Lewis examines the sacred and secular in an essay, “Christianity and Culture.” Even when he wrote this nearly 70 years ago, many thought that the role of Christianity as a social and culture force had been transcended by modern thinking, art, and literature, leaving centuries of Christian culture to survive as mere footnotes of future modernistic explorations. Lewis looked to scripture, St. Augustine, St. Jerome, Thomas Aquinas, and even Milton to find guidance for the “modern” Christian trying to live in a post-Christian world. He became disappointed when he discovered ambivalence instead of direction, but discovered some intellectual satisfaction when he read some of the writings of Cardinal John Henry Newman:
"Finally I came to that book of Newman’s from which I have already quoted, the lectures on “University Education.” Here at last I found an author who seemed to be aware of both sides of the question; for no one ever insisted so eloquently on the beauty of culture for its own sake, and no one ever so sternly resisted the temptation to confuse it with things spiritual. The cultivation of the intellect, according to him, is ‘for this world’: between it and “genuine religion” there is a ‘radical difference’; it makes us ‘not the Christian...but the gentleman’, and looks like virtue ‘only at a distance’; he ‘will not for an instant allow’ that it makes men better. The ‘pastors of the Church’ may indeed welcome culture because it provides innocent distraction at those moments of spiritual relaxation which would otherwise very likely lead to sin; and in this way it often ‘draws the mind off from things which will harm it to subjects worthy of a rational being.
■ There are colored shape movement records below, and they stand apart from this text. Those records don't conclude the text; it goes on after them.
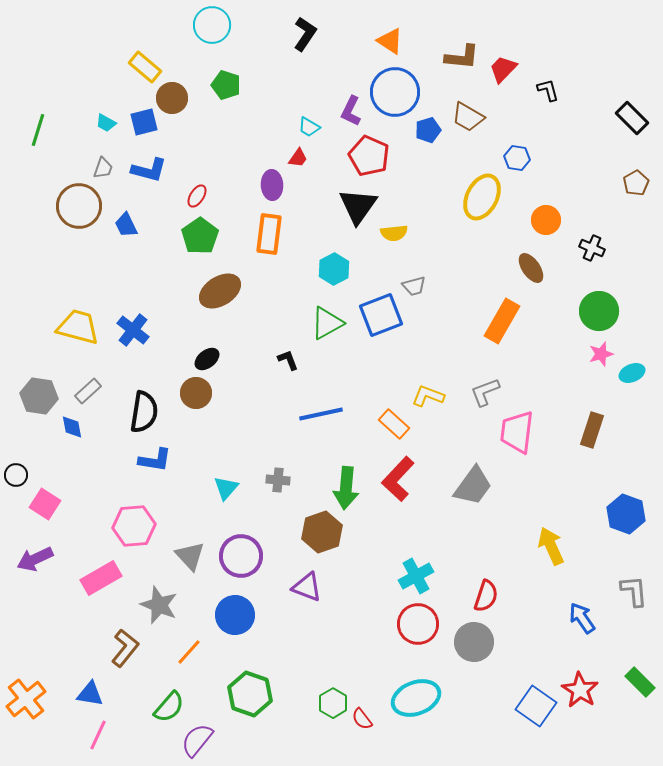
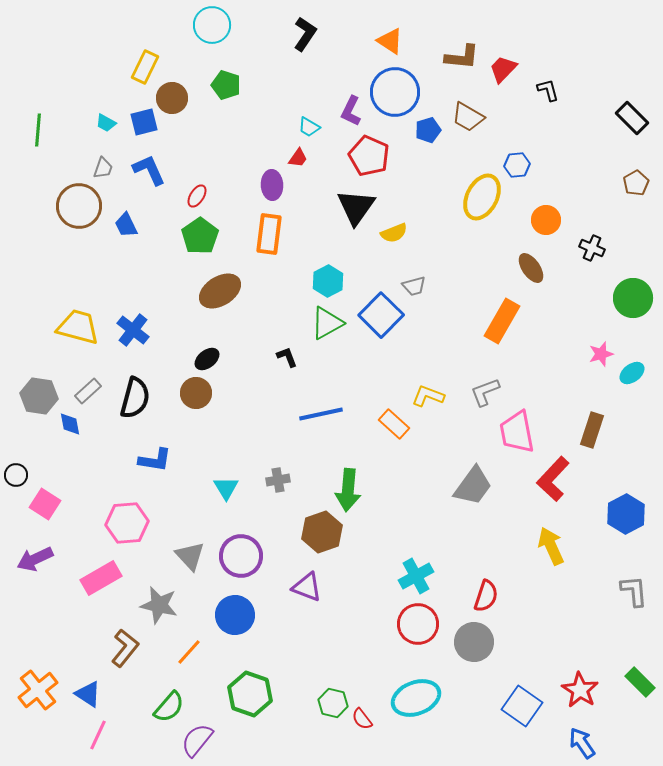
yellow rectangle at (145, 67): rotated 76 degrees clockwise
green line at (38, 130): rotated 12 degrees counterclockwise
blue hexagon at (517, 158): moved 7 px down; rotated 15 degrees counterclockwise
blue L-shape at (149, 170): rotated 129 degrees counterclockwise
black triangle at (358, 206): moved 2 px left, 1 px down
yellow semicircle at (394, 233): rotated 16 degrees counterclockwise
cyan hexagon at (334, 269): moved 6 px left, 12 px down
green circle at (599, 311): moved 34 px right, 13 px up
blue square at (381, 315): rotated 24 degrees counterclockwise
black L-shape at (288, 360): moved 1 px left, 3 px up
cyan ellipse at (632, 373): rotated 15 degrees counterclockwise
black semicircle at (144, 412): moved 9 px left, 14 px up; rotated 6 degrees clockwise
blue diamond at (72, 427): moved 2 px left, 3 px up
pink trapezoid at (517, 432): rotated 18 degrees counterclockwise
red L-shape at (398, 479): moved 155 px right
gray cross at (278, 480): rotated 15 degrees counterclockwise
cyan triangle at (226, 488): rotated 12 degrees counterclockwise
green arrow at (346, 488): moved 2 px right, 2 px down
blue hexagon at (626, 514): rotated 12 degrees clockwise
pink hexagon at (134, 526): moved 7 px left, 3 px up
gray star at (159, 605): rotated 9 degrees counterclockwise
blue arrow at (582, 618): moved 125 px down
blue triangle at (90, 694): moved 2 px left; rotated 24 degrees clockwise
orange cross at (26, 699): moved 12 px right, 9 px up
green hexagon at (333, 703): rotated 16 degrees counterclockwise
blue square at (536, 706): moved 14 px left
But even in doing ‘it does not raise it above nature, nor has any tendency to make us pleasing to our Maker.’ In some instances the spiritual value of an activity may even be in inverse ration’”*
Not even Newman’s birfucation of sacred/cultural fully satisfied Lewis: “I conclude that culture has a distinct part to play in bringing certain souls to Christ. Not all souls--there is a shorter, and safer way which has always been followed by thousands of simple affectional natures who begin, where we hope to end, with devotion to the person of Christ.”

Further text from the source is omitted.